The impossible often has a kind of integrity to it that the merely improbable lacks.”
– Douglas Adams’s Dirk Gently, Holistic Detective

Ike and Jorge, what did you like about LaGuardia and Lindsey? What was better about their mayorialship? I was a young’un during Koch, so I don’t have much more than a distant first hand memory of that (though 77 WABC let me get an earful) and Dinkins… well, 'nuff said.

But what was it about La’ and Li’ that made them great mayors? At first I didn’t think you could blame the Starbucks invasion on Giuliani (thanks Lawrence) but then again, he did sell a good chunk of the city to Disney et al. But what made them great as opposed to just better times?


Once in a while you can get shown the light
in the strangest of places
if you look at it right…

*Rhythmdvl: And did you see the article in the Post this morning about possible station closings? Eghads! *

Nope, I missed that story. What stations and why?

Let the Truth of Love be lighted/ Let the Love of Truth shine clear. Sensibility/ Armed with sense and liberty
With the Heart and Mind united in a single/ Perfect/ Sphere. - Rush

RhythmD: Sorry, that was a joke on my part.

Lindsey was Mayor during the late '60s, a period when I was in short pants and most SDMBers were just a glint in Poppa’s eye, so I thought it would be uproarious to cite LaGuardia, who was Mayor during the '30s-'40s.

Fiorello DOES have a jim-dandy tombstone up in the Woodlawn Cemetery, though…see www.findagrave.com. And he did read the funnies over the radio to the children of NYC during the newspaper strike.


Uke

As a native New Yorker (born in Hell’s Kitchen) I can tell you that the city is in much better shape under Giuliani. Keep in mind that only in New York City could he be called a Republican, anywhere else he would be considered a Democrat -liberal. In fact, the Liberal party in NY may endorse him, but not the conservative party.

Giuliani’s real strength is that he is flexible and willing to try different things, even if it disagrees with the commonly accepted mindset. He seems to be more interested in what is do-able as opposed to social engineering. For example, the reduction is crime is due to his insistance of treating criminals like criminals, instead of victims. He is absolutely right about the school board in NYC - it has spent billions of dollars and failed horribly the school children. He didn’t like Rudy Crew - well, Crew did not get the job done. How would you like it if your kid was functionally illiterate?
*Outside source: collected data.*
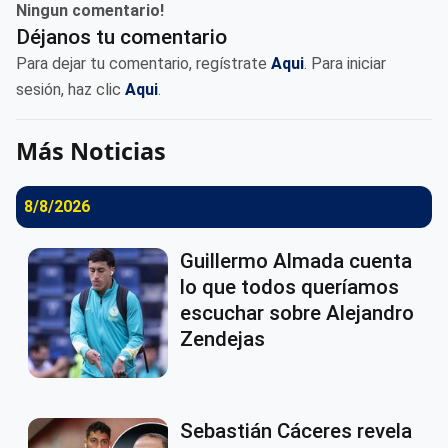
Ningun comentario!
Déjanos tu comentario
Para dejar tu comentario, regístrate
Aqui
. Para iniciar
sesión, haz clic
Aqui
.
Más Noticias
8/8/2026
Guillermo Almada cuenta
lo que todos queríamos
escuchar sobre Alejandro
Zendejas
Sebastián Cáceres revela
And all the employers knew it? He wants to change the system because the system does not work. (FYI - the public school system in NYC is not under the control of the mayor - it is divided among the five borough presidents (all political rivals) and the mayor only has two representatives vs their five).

The same is true for the homeless. Keep in mind that the overwhelming majority of homeless in NYC are people who are drug addicts or alcoholics or mentally disturbed who make a miserable living by panhandling or minor crime, especially against each other.If they are in a public space and refuse to go to a shelter or otherwise accept help or move on, then they would be arrested. They are not locking up someone whose had a fire in their apartment and has to find someplace to stay. All in all Giuliani had done a great job where his immediate predecessors were trying to hold the line. And it shows.

I think Rudi’s done a great job-I was last in the city in June of 1999-in contrast to (10 years earlier)there were no bums and pandhandlers accosting you for spare change. Another positive feature-he got those slimey food vendors off the sidewalks-New yorkers used to call them the “Hepatitis” hostels.

Whaddaya tawkin’ about, EG? There are still plenty of slimy food vendors on the sidewalks! You musta been on the wrong blocks.

The NY Conservative party will certainly endorse Giuliani for Senator. Who else are they gonna endorse? You know they’re gonna go for the guy who can beat Hillary. Besides, only about eight dead WASPs give a crap who the New York Conservative Party endorses anyway.